Поручительство митрополита и епископов, снятие опалы и новая присяга на верность фиксировались в документе особого типа — «поручной записи». Наиболее ранний известный документ такого типа относится к правлению Ивана III.

Однако не только митрополит и епископы, но и светские приближенные правителя могли ходатайствовать о снятии с виновного опалы и выступать как поручители за его верность в будущем. В этом случае условия такого поручительства были другими: в случае, если советник, прощенный и возвращенный в круг приближенных государя, нарушив присягу, «куда отъедет или збежит», поручители должны были выплатить в великокняжескую казну значительное количество денег (несколько тысяч рублей — сумму в XV—XVII веках огромную). В этих условиях сложилась практика, когда с просьбой об опальном к государю обращалось несколько бояр — членов Думы, а финансовые обязательства принимал на себя более широкий круг лиц из числа членов «государева двора», связанных с опальным родственными или иными связями и готовых взять на себя ответственность за него.

Такая практика создавала своеобразный механизм «обратной» связи в отношениях между монархом и правящей элитой. Появление у опального широкого круга влиятельных поручителей свидетельствовало о наличии в правящем слое определенного недовольства действиями монарха и заставляло монарха вносить поправки в свою политику, соглашаясь в той или иной форме допустить опального к участию во власти.

Самостоятельная политика царя Ивана началась с попытки нарушить некоторые из этих традиционных норм.

Поводом для этого послужила смерть царицы Анастасии 6 августа 1560 года. Царица, по-видимому, так и не оправилась от болезни, постигшей ее осенью 1559 года. У историков сложилось довольно устойчивое представление, что царица благотворно влияла на своего мужа, смягчая тяжелые стороны его характера, а ее смерть способствовала тому, что эти стороны стали все сильнее проявляться, наложив отпечаток на поведение царя и его обращение со своим окружением. Такое представление возникло, по-видимому, еще при жизни Грозного. Англичанин Джером Горсей, агент «Московской компании» — объединения английских купцов, торговавших с Русским государством, — появившийся в России в 70-х годах XVI века, отмечал в своих «Записках», что Анастасия «была такой мудрой, добродетельной, благочестивой и влиятельной, что ее почитали, любили и боялись все подчиненные.
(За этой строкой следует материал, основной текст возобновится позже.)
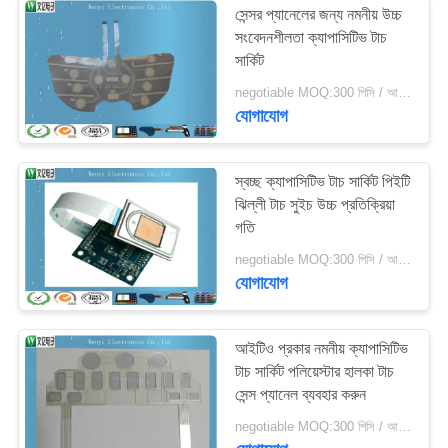
সেন্সর প্যানেলের জন্য নমনীয় উচ্চ
সংবেদনশীলতা ক্যাপাসিটিভ টাচ
সার্কিট
negotiable MOQ:300 পিসি / আদেশ
যোগাযোগ
স্বচ্ছ ক্যাপাসিটিভ টাচ সার্কিট পিইটি
ঝিল্লী টাচ সুইচ উচ্চ প্রতিক্রিয়া
গতি
negotiable MOQ:300 পিসি / আদেশ
যোগাযোগ
আইটিও প্রকার নমনীয় ক্যাপাসিটিভ
টাচ সার্কিট পলিয়েস্টার হালকা টাচ
সেন্স প্যানেল ব্যবহার করুন
negotiable MOQ:300 পিসি / আদেশ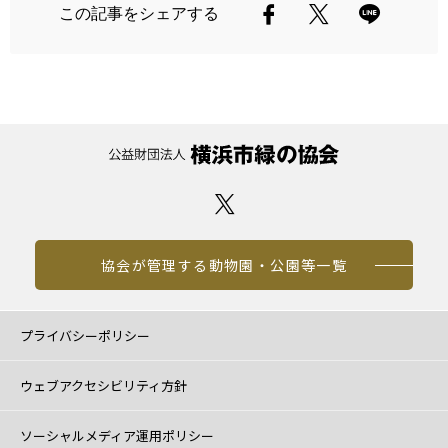
この記事をシェアする
協会が管理する動物園・公園等一覧
プライバシーポリシー
ウェブアクセシビリティ方針
ソーシャルメディア運用ポリシー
Великий князь был молод и вспыльчив, но она управляла им с удивительной кротостью и умом». Как бы продолжая Горсея, автор так называемого «Хронографа 1617 года» писал о царе, что после смерти Анастасии «превратился многомудренный его ум на нрав яр».

Иван, несомненно, был привязан к своей первой жене. Однако о каком-либо особом ее влиянии на супруга говорить, по-видимому, не приходится. Правда, согласно рассказу официальной летописи, во время похорон Анастасии «царя и великого князя от великого стенания и от жалости сердца едва под руце ведяху». Однако горе не помешало уже через две недели после смерти царицы начать хлопоты о заключении нового брака. Они завершились приездом в Москву в июне 1561 года Кученей, дочери кабардинского князя Темрюка, которая, крестившись под именем Марии, стала в августе того же года второй женой Ивана IV. В рассказе официальной летописи говорится о больших вкладах в монастыри, которые давал скорбящий царь по умершей жене. И действительно, мы знаем, что в августе 1562 года он дал по Анастасии в Троице-Сергиев монастырь заупокойный вклад размером в 1000 рублей, однако, когда в 1569 году скончалась Мария Темрюковна, Иван IV дал по ней 1500 рублей и золотое блюдо. К кабардинской княжне он, судя по всему, был гораздо более привязан, чем к Анастасии.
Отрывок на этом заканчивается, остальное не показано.